Directions ▸ What the answer must contain is every line of the records, exactly, with no pictures.

Data section section start

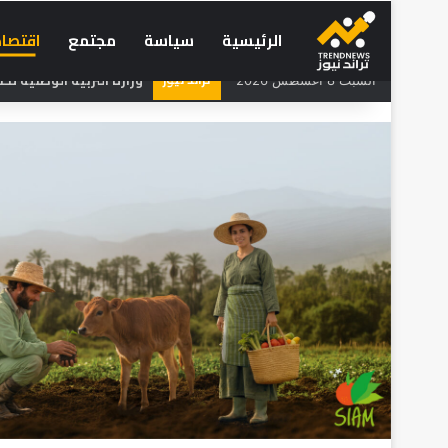
الرئيسية
سياسة
مجتمع
اقتصاد
تراند نيوز
وزارة التربية الوطنية تحسم 
السبت 8 أغسطس 2026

Data section section end

Solution to the problem ▸
الرئيسية
سياسة
مجتمع
اقتصاد
تراند نيوز
وزارة التربية الوطنية تحسم 
السبت 8 أغسطس 2026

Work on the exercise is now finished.